1. a right - angled triangle with a 60° angle, hypotenuse (8sqrt{5}), one leg labeled (y) (adjacent to the 60° angle), another leg labeled (x) (opposite to the 60° angle), and a right angle (the right angle is between legs (x) and (y)).

Explanation:

This is a right - triangle problem. In a right - triangle, we can use trigonometric ratios (sine, cosine) and the Pythagorean theorem. Given that one of the non - right angles is \(60^{\circ}\), the hypotenuse \(c = 8\sqrt{5}\), and we need to find the lengths of the legs \(x\) and \(y\).

Step 1: Recall the trigonometric ratios for a \(60^{\circ}\) angle in a right - triangle

In a right - triangle, \(\sin\theta=\frac{\text{opposite}}{\text{hypotenuse}}\) and \(\cos\theta=\frac{\text{adjacent}}{\text{hypotenuse}}\), where \(\theta\) is one of the non - right angles.
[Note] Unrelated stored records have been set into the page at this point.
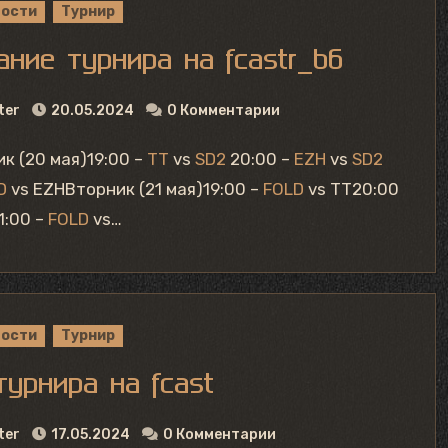
вости
Турнир
ание турнира на fcastr_b6
ter
20.05.2024
0 Комментарии
ик (20 мая)19:00 –
TT
vs
SD2
20:00 –
EZH
vs
SD2
D
vs EZHВторник (21 мая)19:00 –
FOLD
vs TT20:00
1:00 –
FOLD
vs…
вости
Турнир
турнира на fcast
ter
17.05.2024
0 Комментарии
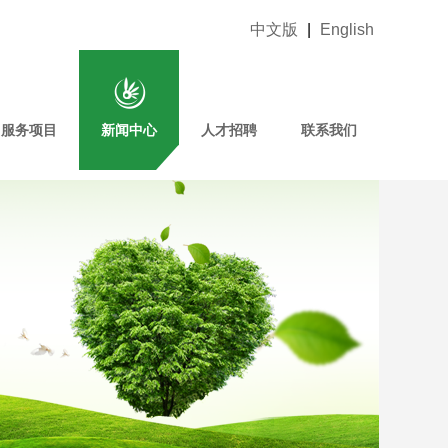
中文版
|
English
服务项目
新闻中心
人才招聘
联系我们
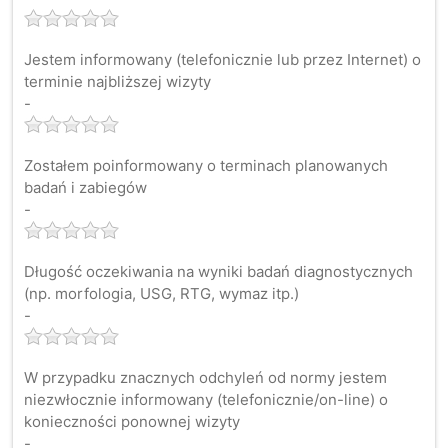
Jestem informowany (telefonicznie lub przez Internet) o
terminie najbliższej wizyty
-
Zostałem poinformowany o terminach planowanych
badań i zabiegów
-
Długość oczekiwania na wyniki badań diagnostycznych
(np. morfologia, USG, RTG, wymaz itp.)
-
W przypadku znacznych odchyleń od normy jestem
niezwłocznie informowany (telefonicznie/on-line) o
konieczności ponownej wizyty
-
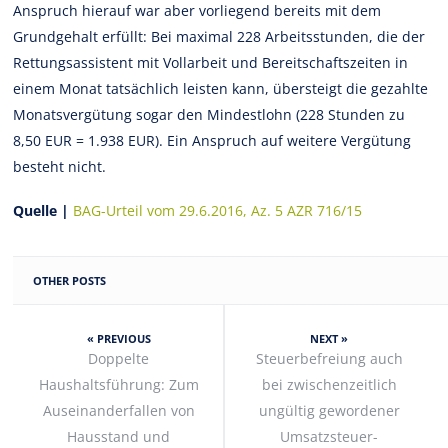
Anspruch hierauf war aber vorliegend bereits mit dem
Grundgehalt erfüllt: Bei maximal 228 Arbeitsstunden, die der
Rettungsassistent mit Vollarbeit und Bereitschaftszeiten in
einem Monat tatsächlich leisten kann, übersteigt die gezahlte
Monatsvergütung sogar den Mindestlohn (228 Stunden zu
8,50 EUR = 1.938 EUR). Ein Anspruch auf weitere Vergütung
besteht nicht.
Quelle |
BAG-Urteil vom 29.6.2016, Az. 5 AZR 716/15
OTHER POSTS
« PREVIOUS
NEXT »
Doppelte
Steuerbefreiung auch
Haushaltsführung: Zum
bei zwischenzeitlich
Auseinanderfallen von
ungültig gewordener
Hausstand und
Umsatzsteuer-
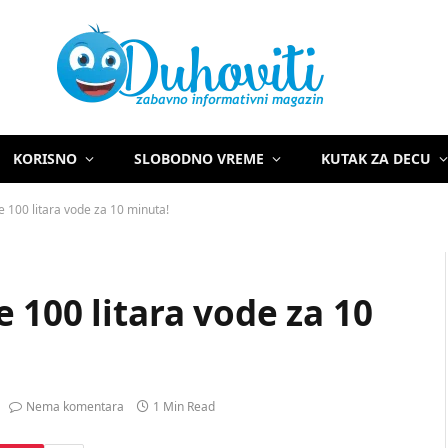
KORISNO
SLOBODNO VREME
KUTAK ZA DECU
 100 litara vode za 10 minuta!
 100 litara vode za 10
Nema komentara
1 Min Read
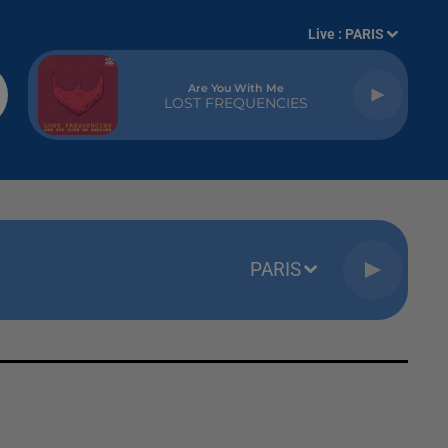
Live :
PARIS
Are You With Me
LOST FREQUENCIES
PARIS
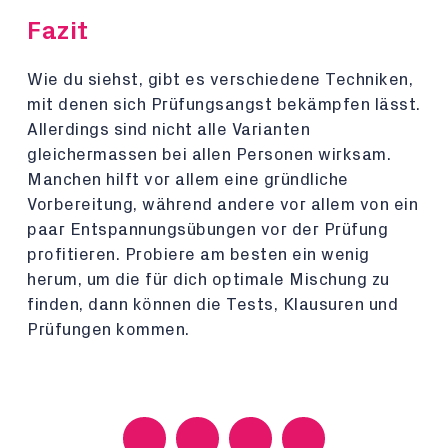
Fazit
Wie du siehst, gibt es verschiedene Techniken,
mit denen sich Prüfungsangst bekämpfen lässt.
Allerdings sind nicht alle Varianten
gleichermassen bei allen Personen wirksam.
Manchen hilft vor allem eine gründliche
Vorbereitung, während andere vor allem von ein
paar Entspannungsübungen vor der Prüfung
profitieren. Probiere am besten ein wenig
herum, um die für dich optimale Mischung zu
finden, dann können die Tests, Klausuren und
Prüfungen kommen.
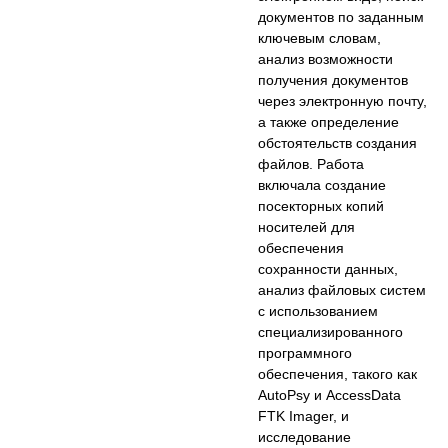
документов по заданным
ключевым словам,
анализ возможности
получения документов
через электронную почту,
а также определение
обстоятельств создания
файлов. Работа
включала создание
посекторных копий
носителей для
обеспечения
сохранности данных,
анализ файловых систем
с использованием
специализированного
программного
обеспечения, такого как
AutoPsy и AccessData
FTK Imager, и
исследование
Also, for a \(60^{\circ}\) angle, \(\sin60^{\circ}=\frac{\sqrt{3}}{2}\) and \(\cos60^{\circ}=\frac{1}{2}\)

Let's first find the length of \(x\) (opposite to the \(60^{\circ}\) angle) and \(y\) (adjacent to the \(60^{\circ}\) angle)

For \(x\):
We know that \(\sin60^{\circ}=\frac{x}{8\sqrt{5}}\)
So, \(x = 8\sqrt{5}\times\sin60^{\circ}\)
Since \(\sin60^{\circ}=\frac{\sqrt{3}}{2}\), then \(x = 8\sqrt{5}\times\frac{\sqrt{3}}{2}=4\sqrt{15}\)

For \(y\):
We know that \(\cos60^{\circ}=\frac{y}{8\sqrt{5}}\)
Since \(\cos60^{\circ}=\frac{1}{2}\), then \(y = 8\sqrt{5}\times\frac{1}{2}=4\sqrt{5}\)

We can also verify using the Pythagorean theorem \(x^{2}+y^{2}=c^{2}\)

Left - hand side: \((4\sqrt{15})^{2}+(4\sqrt{5})^{2}=16\times15 + 16\times5=240 + 80 = 320\)

Right - hand side: \((8\sqrt{5})^{2}=64\times5 = 320\)

Answer:

If we want to find \(x\), \(x = 4\sqrt{15}\); if we want to find \(y\), \(y = 4\sqrt{5}\)